Hi all,
I’m curious to know how the community are tackling backwards compatible migrations to enable stuff like blue-green deployments.
From my understanding the workflow for the common operations of adding, deleting and renaming columns is something like this:
Adding a columns
Adding a column can be made in one release if the column is nullable or have a default value with the caveat that it has to be a database default and not a Django ORM-default. This can be solved by overriding the original migration and using RunSQL
:
RunSQL(
‘ALTER TABLE foo ADD COLUMN quantity int DEFAULT 1 NOT NULL’,
‘ALTER TABLE foo DROP COLUMN quantity’,
state_operations=[
migrations.AddField(
model_name=‘foo’,
name=‘quantity’,
field=models.IntegerField(default=1, null=False),
),
],
)
I’m not sure if SeparateDatabaseAndState
could / should be used instead of RunSQL
.
Adding NOT NULL
columns where a database default isn’t applicable and a data migration is needed can be made in one release if made in three steps in the same migration. First add the column as nullable, run the data migration and then set the column as NOT NULL
. This also requires the migration to be run in one transaction with atomic = True
(not supported by all backends).
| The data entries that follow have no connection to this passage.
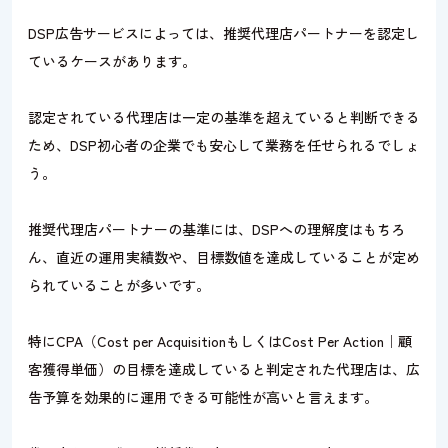
DSP広告サービスによっては、推奨代理店パートナーを認定し
ているケースがあります。
認定されている代理店は一定の基準を超えていると判断できる
ため、DSP初心者の企業でも安心して業務を任せられるでしょ
う。
推奨代理店パートナーの基準には、DSPへの理解度はもちろ
ん、直近の運用実績数や、目標数値を達成していることが定め
られていることが多いです。
特にCPA（Cost per AcquisitionもしくはCost Per Action｜顧
客獲得単価）の目標を達成していると判定された代理店は、広
告予算を効果的に運用できる可能性が高いと言えます。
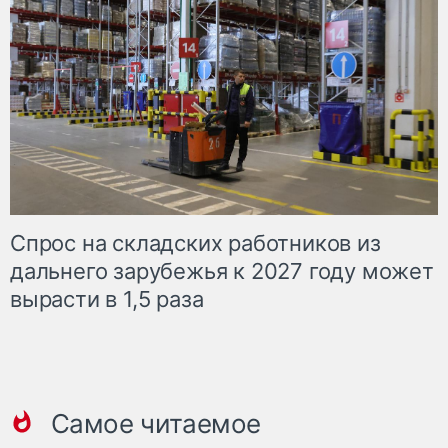
Спрос на складских работников из
дальнего зарубежья к 2027 году может
вырасти в 1,5 раза
Самое читаемое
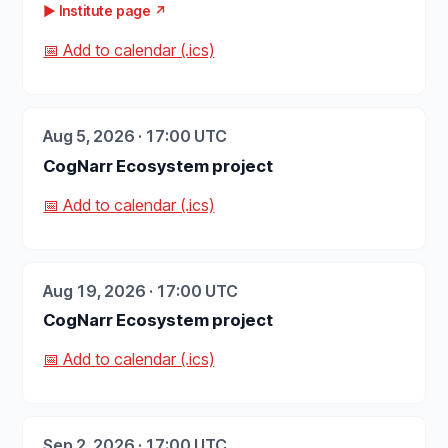
▶ Institute page ↗
📅 Add to calendar (.ics)
Aug 5, 2026 · 17:00 UTC
CogNarr Ecosystem project
📅 Add to calendar (.ics)
Aug 19, 2026 · 17:00 UTC
CogNarr Ecosystem project
📅 Add to calendar (.ics)
Sep 2, 2026 · 17:00 UTC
Otherwise it should be done in two releases where the last release sets the column as NOT NULL
.
Deleting columns
Deleting a column is made in two releases:
- Make the field nullable and set it as
editable=False
and remove all usage of it while keeping the field in the model. - Delete the field.
Renaming columns
Renaming a column is made in three releases:
- Add the field with the new name as nullable or with a database default as described in “Adding columns”. Update any usage of the old field to also write value to the new field.
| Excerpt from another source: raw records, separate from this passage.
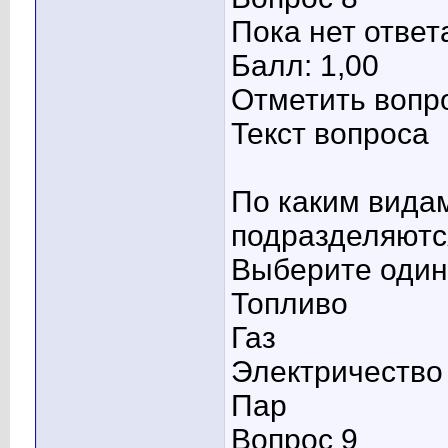
Пока нет ответ
Балл: 1,00
Отметить вопр
Текст вопроса
По каким видам
подразделяютс
Выберите один 
Топливо
Газ
Электричество
Пар
Вопрос 9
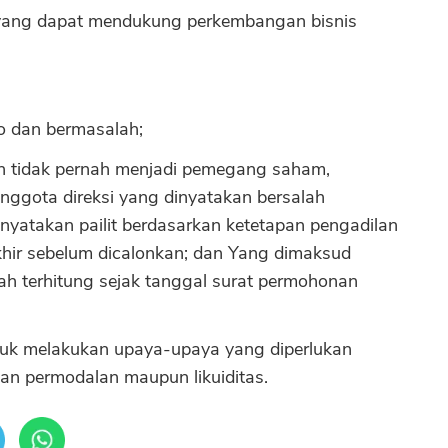
yang dapat mendukung perkembangan bisnis
po dan bermasalah;
dan tidak pernah menjadi pemegang saham,
nggota direksi yang dinyatakan bersalah
yatakan pailit berdasarkan ketetapan pengadilan
khir sebelum dicalonkan; dan Yang dimaksud
ah terhitung sejak tanggal surat permohonan
tuk melakukan upaya-upaya yang diperlukan
an permodalan maupun likuiditas.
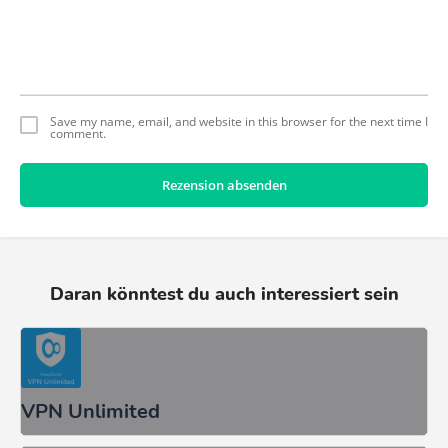
Save my name, email, and website in this browser for the next time I
comment.
Rezension absenden
Daran könntest du auch interessiert sein
VPN Unlimited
- Run a data migration to copy values to the new field if not set. Make the old field nullable and set it as
editable=False
and remove all usage of it while keeping the field in the model. The new field can now be set asNOT NULL
. - Delete the old field.
Dropping tables
Dropping a table is made in two releases:
- Remove all usage of the table to be removed.
- Delete the table.
Note that I’m assuming that the database is PostgreSQL >= 11 where database defaults can be added for new columns without rewriting the table.
Am I missing something or do you folks have any recommendations for making these processes as smooth as possible? One part that feels a bit sketchy is keeping a field that is pending deletion on the model. It would be quite easy to miss a place in the code where that field still is used.